# Tutorial 01: SQL

**The goal of this tutorial is to answer 20 questions about movies using SQL queries.**

The database is stored on a SQLite file and populated from a subset of IMDB datasets.

The schema is the same as on the website, except table 'crew' is split into 2 tables:
- _directors_: tconst / nconst
- _writers_: tconst / nconst

Note that you should not order your results if the question does not mention it.

__Grade Scale__: 20 points
* correct answer: 1 point
* incorrect answer: 0 point

__Further documentations__:

* https://www.imdb.com/interfaces/
* http://www.tutorialspoint.com/sqlite/
* https://learnxinyminutes.com/docs/python/
* https://docs.python.org/3/library/sqlite3.html
* https://www.dataquest.io/blog/jupyter-notebook-tutorial/

# Core

In [2]:
# import sqlite from standard library
import sqlite3

# initialize a connection to the database
DB = sqlite3.connect("imdb.sqlite")

# create a helper function to execute a query
def Q(query):
    """Return the first 50 rows from a query."""
    return DB.execute(query).fetchmany(50)

# Examples

In [3]:
# count the number of persons
Q("SELECT COUNT(*) from names")

[(12609,)]

In [4]:
# return the name of the first 10 actors
Q("SELECT primaryName FROM names LIMIT 10")

[('Buster Keaton',),
 ('Edward G. Robinson',),
 ('Max Steiner',),
 ('Charles Chaplin',),
 ('Robert Ellis',),
 ('John Ford',),
 ('D.W. Griffith',),
 ('Fritz Lang',),
 ('Bela Lugosi',),
 ('Edgar Allan Poe',)]

In [5]:
# use triple-quote to execute a long query
Q("""
SELECT m.primaryTitle, n.primaryName
FROM writers as w
INNER JOIN names AS n on w.nconst = n.nconst
INNER JOIN basics AS m ON w.tconst = m.tconst
LIMIT 10
""")

[('Miss Jerry', 'Alexander Black'),
 ('Awakening of Rip', 'Washington Irving'),
 ('Exit of Rip and the Dwarf', 'Washington Irving'),
 ('The House of the Devil', 'Georges Méliès'),
 ('Rip Leaving Sleepy Hollow', 'Washington Irving'),
 ('Rip Meeting the Dwarf', 'Washington Irving'),
 ('Rip Passing Over the Mountain', 'Washington Irving'),
 ("Rip's Toast", 'Washington Irving'),
 ("Rip's Toast to Hudson", 'Washington Irving'),
 ("Rip's Twenty Years' Sleep", 'Washington Irving')]

In [95]:
# if an exception occurs, don't panic !
# read the error message, find the cause and fix the query
# in this case, the table 'movies' does not exist, use 'basics' instead

# uncomment to see the error
# Q("SELECT * FROM movies;")
#Q("select * from directors")
#Q("select * from writers")
Q("select name from sqlite_master where type = 'table'")
Q("pragma table_info(names)")

[(0, 'nconst', 'TEXT', 1, None, 1),
 (1, 'primaryName', 'TEXT', 1, None, 0),
 (2, 'birthYear', 'INTEGER', 0, None, 0),
 (3, 'deathYear', 'INTEGER', 0, None, 0),
 (4, 'primaryProfession', 'TEXT', 1, None, 0),
 (5, 'knownForTitles', 'TEXT', 0, None, 0)]
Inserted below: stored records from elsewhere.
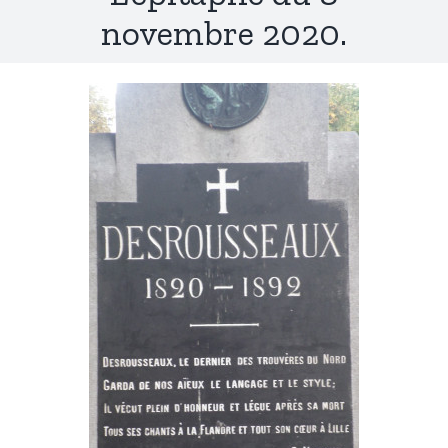
novembre 2020.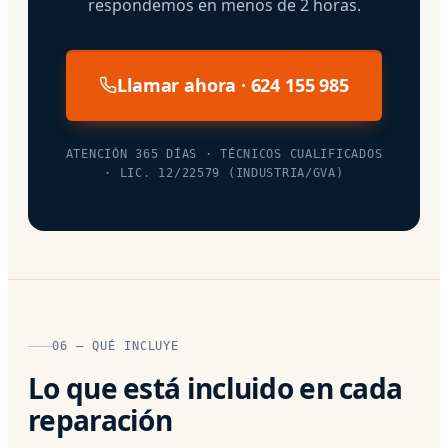
respondemos en menos de 2 horas.
Llamar ahora · 624 155 985
ATENCIÓN 365 DÍAS · TÉCNICOS CUALIFICADOS
· LIC. 12/22579 (INDUSTRIA/GVA)
06 — QUÉ INCLUYE
Lo que está incluido en cada
reparación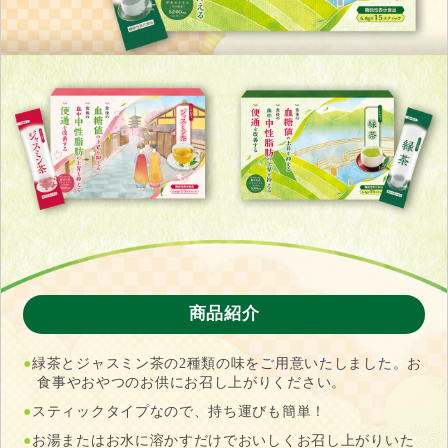
商品紹介
●
緑茶とジャスミン茶の2種類の味をご用意いたしました。お
食事やおやつのお供にお召し上がりください。
●
スティックタイプなので、持ち運びも簡単！
●
お湯またはお水に溶かすだけでおいしくお召し上がりいた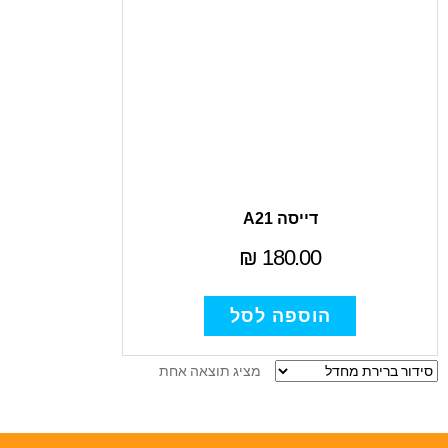
דייסה A21
₪
180.00
הוספה לסל
מציג תוצאה אחת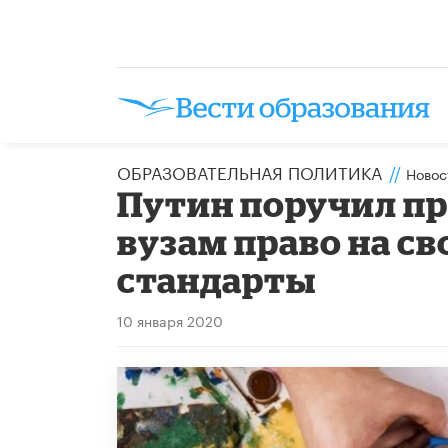
ОБРАЗОВАТЕЛЬНАЯ ПОЛИТИКА
//
Новос
Путин поручил п
вузам право на с
стандарты
10 января 2020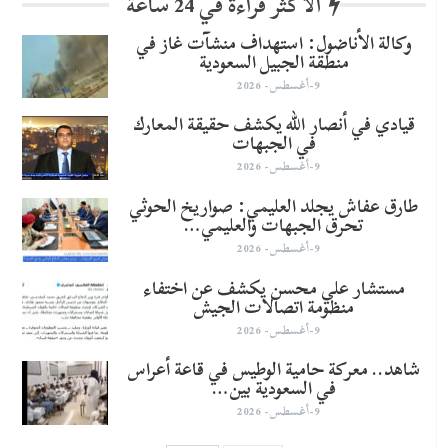
الأكثر قراءة في 24 ساعة
وكالة الأناضول: استهداف منشآت غاز في
منطقة الجبيل السعودية
9-أغسطس- 2026
قيادي في أنصار الله يكشف حقيقة المعارك
في الجبهات
9-أغسطس- 2026
طارق عفاش يجلد العليمي: صواريخ الحوثي
تحرق الجبهات والعليمي…
9-أغسطس- 2026
مستشار علي محسن يكشف عن اختفاء
منظومة اتصالات الجيش
9-أغسطس- 2026
شاهد.. معركة حامية الوطيس في قاعة أعراس
في السعودية بين…
9-أغسطس- 2026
**This diagram shows the structure of a SELECT statement.**

Find more at this address: https://www.sqlite.org/lang_select.html

![SELECT](https://www.sqlite.org/images/syntax/select-stmt.gif)

# QUESTIONS

__1. How many movies does the database contain ?__ 
- _hint: use the COUNT operator in the SELECT clause_

In [8]:
def Q1():
    # YOUR CODE HERE
    return Q("SELECT COUNT(*) FROM basics")
    #raise NotImplementedError()

Q1()

[(9868,)]

In [9]:
assert len(Q1()) == 1  # has 1 row
assert len(Q1()[0]) == 1  # has 1 column

__2. What is the longest movie ?__
- _hint: use another operator than COUNT_

In [16]:
def Q2():
    # YOUR CODE HERE
    return Q("SELECT primaryTitle from basics where runtimeMinutes in(SELECT max(runtimeMinutes) from basics)")
    #raise NotImplementedError()

Q2()

[('The Hazards of Helen',)]

In [17]:
assert len(Q2()) == 1  # has 1 row
assert len(Q2()[0]) == 1  # has 1 column

__3. What is the average number of vote per rating ?__
- _hint: use yet another operator than COUNT_

In [19]:
def Q3():
    # YOUR CODE HERE
    return Q("select avg(numVotes) from ratings")
    #raise NotImplementedError()

Q3()

[(213.1224770642202,)]

In [20]:
assert len(Q3()) == 1  # has 1 row
assert len(Q3()[0]) == 1  # has 1 column

__4. What are the primary title and start year of the first 10 movies ?__
- _hint: use the LIMIT clause to return a fix number of row_

In [21]:
def Q4():
    # YOUR CODE HERE
    return Q("Select primaryTitle, startyear from basics limit 10")
    #raise NotImplementedError()

Q4()

[('Carmencita', 1894),
 ('Le clown et ses chiens', 1892),
 ('Pauvre Pierrot', 1892),
 ('Un bon bock', 1892),
 ('Blacksmith Scene', 1893),
 ('Chinese Opium Den', 1894),
 ('Corbett and Courtney Before the Kinetograph', 1894),
 ('Edison Kinetoscopic Record of a Sneeze', 1894),
 ('Miss Jerry', 1894),
 ('Employees Leaving the Lumière Factory', 1895)]

In [22]:
assert len(Q4()) == 10  # has 10 rows
assert all(len(row) == 2 for row in Q4())  # has 2 column per row (primary title, start year)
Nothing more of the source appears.